Reputation: 15
I used two online references to construct a neural network in python with four input nodes, a layer of 4 hidden nodes, and 6 output nodes. When I run the network, the loss increases rather than decreasing which I believe means its predictions are getting worse.
Sorry for the ocean of code, I have no idea where in the code the issue could be. Nothing that I did has been able to fix this. Is there something wrong with my code, or is my assumption about the loss function wrong?
import numpy as np
#defining inputs and real outputs
inputData = np.array([[10.0, 5.0, 15.0, 3.0],
[9.0, 6.0, 16.0, 4.0],
[8.0, 4.0, 17.0, 5.0],
[7.0, 3.0, 18.0, 6.0],
[6.0, 2.0, 19.0, 7.0]])
statsReal = np.array([[0.0, 0.2, 0.4, 0.6, 0.8, 1.0],
[0.0, 0.2, 0.4, 0.6, 0.8, 1.0],
[0.0, 0.2, 0.4, 0.6, 0.8, 1.0],
[0.0, 0.2, 0.4, 0.6, 0.8, 1.0],
[0.0, 0.2, 0.4, 0.6, 0.8, 1.0]])
def sigmoid(x):
return 1/(1 + np.exp(-x))
def sigmoid_d_dx(x):
return sigmoid(x) * (1 - sigmoid(x))
def softmax(A):
expA = np.exp(A)
return expA / expA.sum(axis=1, keepdims=True)
#defining the hidden and output nodes, and the weights and biases for hidden and output layers
instances = inputData.shape[0]
attributes = inputData.shape[1]
hidden_nodes = 4
output_nodes = 6
wh = np.random.rand(attributes,hidden_nodes)

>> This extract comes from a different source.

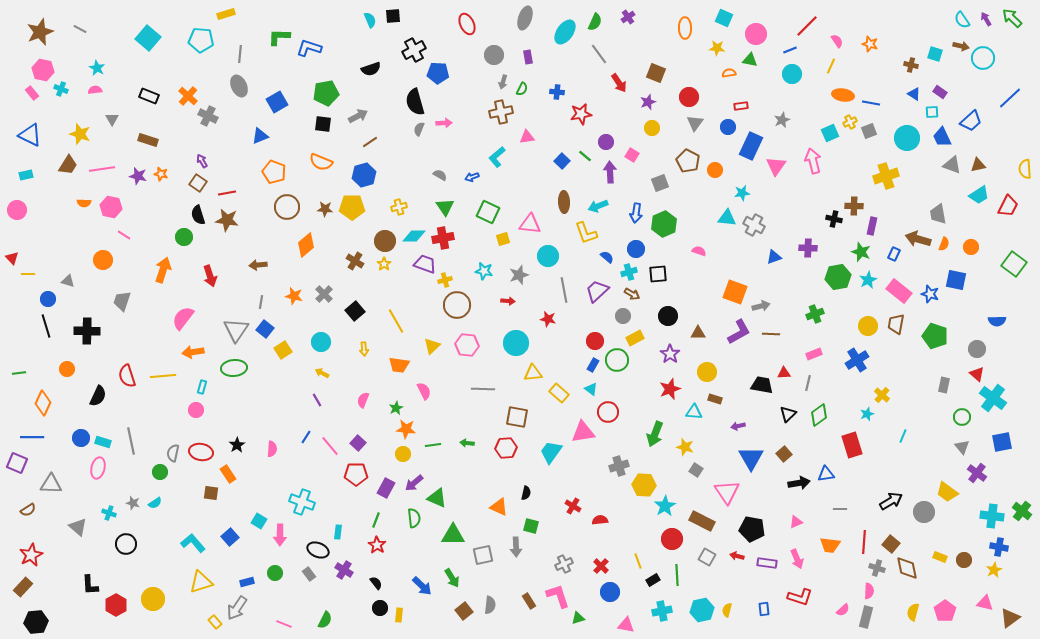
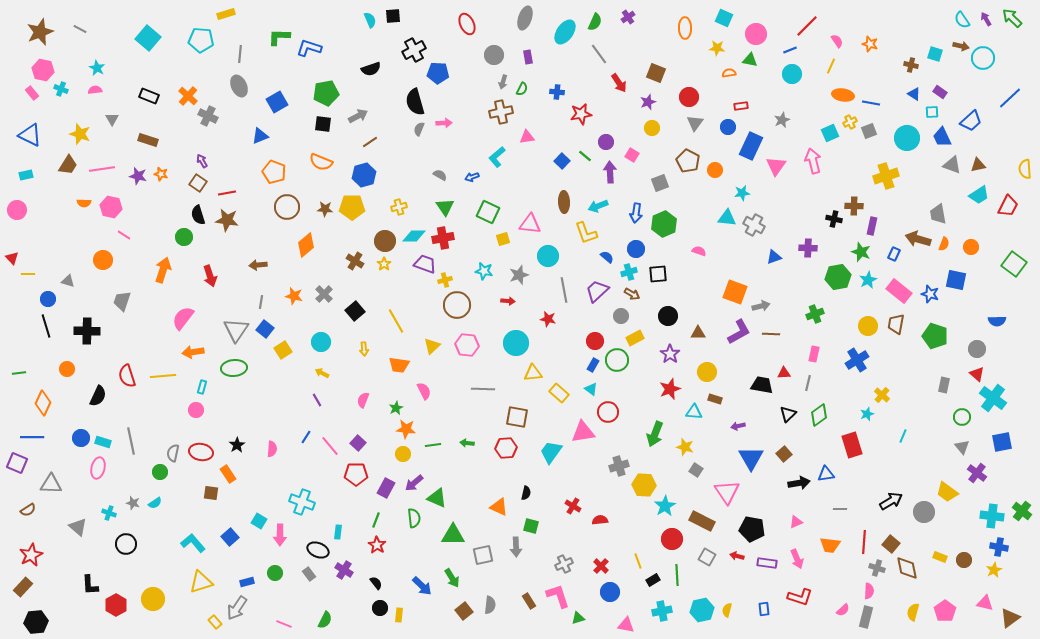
gray circle at (623, 316): moved 2 px left
pink rectangle at (814, 354): rotated 56 degrees counterclockwise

bh = np.random.randn(hidden_nodes)
wo = np.random.rand(hidden_nodes,output_nodes)
bo = np.random.randn(output_nodes)
learningRate = 10e-4
error_cost = []
for epoch in range(100):
#Feedforward Phase 1
zh = np.dot(inputData, wh) + bh
ah = sigmoid(zh)
#Feedforward Phase 2
zo = np.dot(ah, wo) + bo
ao = softmax(zo)
#Backpropogation Phase 1
dcost_dzo = ao - statsReal
dzo_dwo = ah
dcost_wo = np.dot(dzo_dwo.T, dcost_dzo)
dcost_bo = dcost_dzo
#Backpropogation Phase 2
dzo_dah = wo
dcost_dah = np.dot(dcost_dzo, dzo_dah.T)
dah_dzh = sigmoid_d_dx(zh)
dzh_dwh = inputData
dcost_wh = np.dot(dzh_dwh.T, dah_dzh * dcost_dah)
dcost_bh = dcost_dah*dah_dzh
#Weight Updates
wh -= learningRate * dcost_wh
bh -= learningRate * dcost_bh.sum(axis=0)
wo -= learningRate * dcost_wo
bo -= learningRate * dcost_bo.sum(axis=0)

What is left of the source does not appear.